Stored items
↓

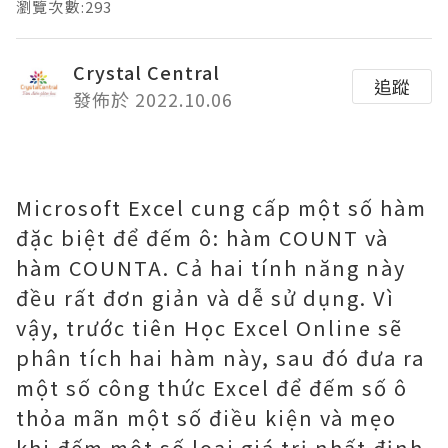
瀏覽次數:293
Crystal Central
追蹤
發佈於 2022.10.06
Microsoft Excel cung cấp một số hàm
đặc biệt để đếm ô: hàm COUNT và
hàm COUNTA. Cả hai tính năng này
đều rất đơn giản và dễ sử dụng. Vì
vậy, trước tiên Học Excel Online sẽ
phân tích hai hàm này, sau đó đưa ra
một số công thức Excel để đếm số ô
thỏa mãn một số điều kiện và mẹo
khi đếm một số loại giá trị nhất định.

↑

* _Work item_
Take the line with "một số công thức Excel để đếm số ô" and all lines after it through the end of the records, and write them out exactly; include nothing else.

* _Response to this exercise_
một số công thức Excel để đếm số ô
thỏa mãn một số điều kiện và mẹo
khi đếm một số loại giá trị nhất định.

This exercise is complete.